10. Very short Test career:
Powell made his Test debut in 1999 against New Zealand at Hamilton and scored a duck in his first innings. He followed it up with a 30 of 32 which included 7 boundaries in the 2nd inning but West Indies lost the match by 9 wickets. His next and his last Test appearance was in the match against England in 2004 when Brian Lara scored 400*. Powell could manage just 23. He has represented Windies in just two Test matches.
11. The big hitter:
Powell hit 75 sixes in the 109 ODIs that he played and is the 6th leading six-hitter among West Indian players.
12. Highest strike-rate:
Ricardo Powell has made over 2,000 ODI runs at a strike rate of 96.66, which is the highest strike rate of a West Indies player with more than 1000 ODI runs in ODI history leaving behind the likes of Chris Gayle and Kieron Pollard.
13. He could bowl too:
Powell has 11 wickets to his name in the ODIs and often used to chip in with quick overs as a part-timer for the then captains Carl Hooper and Brian Lara. He has the best bowling figures of 2/5 against Zimbabwe.

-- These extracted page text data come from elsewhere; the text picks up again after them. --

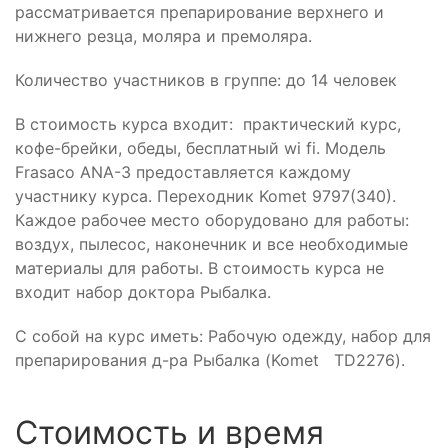
рассматривается препарирование верхнего и
нижнего резца, моляра и премоляра.
Количество участников в группе: до 14 человек
В стоимость курса входит: практический курс,
кофе-брейки, обеды, бесплатный wi fi. Модель
Frasaco ANA-3 предоставляется каждому
участнику курса. Переходник Komet 9797(340).
Каждое рабочее место оборудовано для работы:
воздух, пылесос, наконечник и все необходимые
материалы для работы. В стоимость курса не
входит набор доктора Рыбалка.
С собой на курс иметь: Рабочую одежду, набор для
препарирования д-ра Рыбалка (Komet TD2276).
Стоимость и время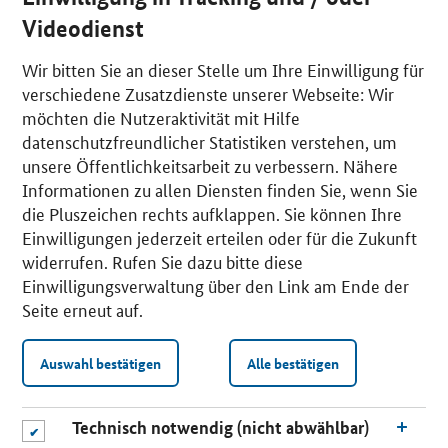
Videodienst
Wir bitten Sie an dieser Stelle um Ihre Einwilligung für
verschiedene Zusatzdienste unserer Webseite: Wir
möchten die Nutzeraktivität mit Hilfe
datenschutzfreundlicher Statistiken verstehen, um
unsere Öffentlichkeitsarbeit zu verbessern. Nähere
Informationen zu allen Diensten finden Sie, wenn Sie
die Pluszeichen rechts aufklappen. Sie können Ihre
Einwilligungen jederzeit erteilen oder für die Zukunft
widerrufen. Rufen Sie dazu bitte diese
Einwilligungsverwaltung über den Link am Ende der
Seite erneut auf.
Auswahl bestätigen
Alle bestätigen
Technisch notwendig (nicht abwählbar)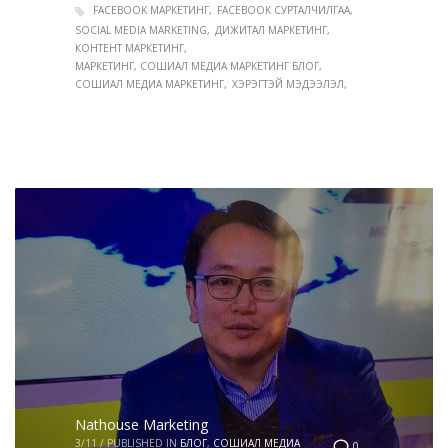
FACEBOOK МАРКЕТИНГ
FACEBOOK СУРТАЛЧИЛГАА
SOCIAL MEDIA MARKETING
ДИЖИТАЛ МАРКЕТИНГ
КОНТЕНТ МАРКЕТИНГ
МАРКЕТИНГ, СОШИАЛ МЕДИА МАРКЕТИНГ БЛОГ
СОШИАЛ МЕДИА МАРКЕТИНГ
ХЭРЭГТЭЙ МЭДЭЭЛЭЛ
Nathouse Marketing
3/11
/
PUBLISHED IN
БЛОГ
,
СОШИАЛ МЕДИА
0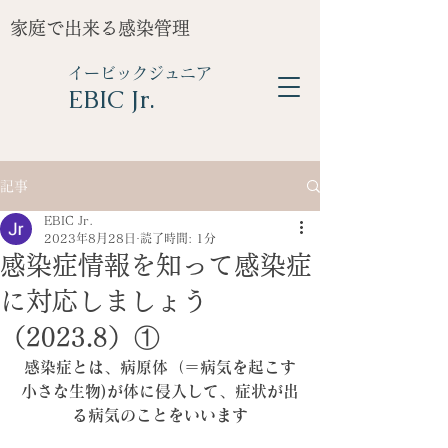
家庭で出来る感染管理
イービックジュニア
​EBIC Jr.
記事
EBIC Jr.
2023年8月28日
読了時間: 1分
感染症情報を知って感染症
に対応しましょう
（2023.8）①
感染症とは、病原体（＝病気を起こす
小さな生物)が体に侵入して、症状が出
る病気のことをいいます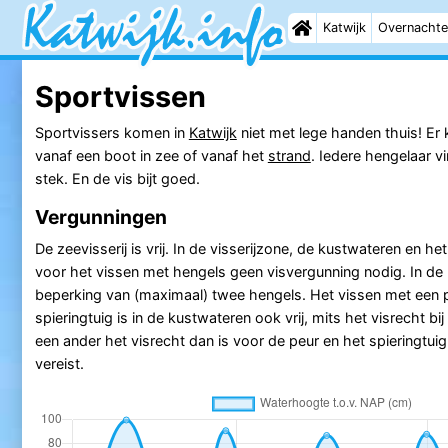
Katwijk
Overnachte
Sportvissen
Sportvissers komen in
Katwijk
niet met lege handen thuis! Er
vanaf een boot in zee of vanaf het
strand
. Iedere hengelaar v
stek. En de vis bijt goed.
Vergunningen
De zeevisserij is vrij. In de visserijzone, de kustwateren en h
voor het vissen met hengels geen visvergunning nodig. In de
beperking van (maximaal) twee hengels. Het vissen met een 
spieringtuig is in de kustwateren ook vrij, mits het visrecht bi
een ander het visrecht dan is voor de peur en het spieringtui
vereist.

14. Stint with Trinidad and Tobago:
In 2006, he decided to play for the Trinidad and Tobago in the West Indian domestic circuit. However he had a poor outing as his last five innings with the domestic side yielded the scores of 8, 1, 3, 0*, 0*.
15. Playing for the International XI:
He played for the International XI against the Pakistan All Star in exhibition matches held at Karachi in 2012. He played two games in the series and scored 3 and 5.
16. Personal life:
Ricardo Powell is married to Caribbean TV talk show host Basia Alicia Powell. The couple has two boys, Ricardo Powell Jr and Ross Powell.
17. Away from cricket:
Powell moved from Jamaica in 2003 to his wife’s native country of Trinidad. Powell took a break from the game after his wife was diagnosed with breast cancer.
18. Desire to Play IPL:
During the 2013 IPL auctions, he was one of the overseas players on the list. He had expressed his desire to play cricket again and wanted to play in the IPL. He went in the auction pool with a base price of $50,000. However, unluckily, though, he went unsold.
19. Cricket in US:
Powell has no love lost for the game and still plays the sport professionally and lives in the US where he plays cricket with the Indian Lions Cricket Club.
20. Association with ESPN:
Ricardo Powell currently works with the ESPN as a cricket analyst.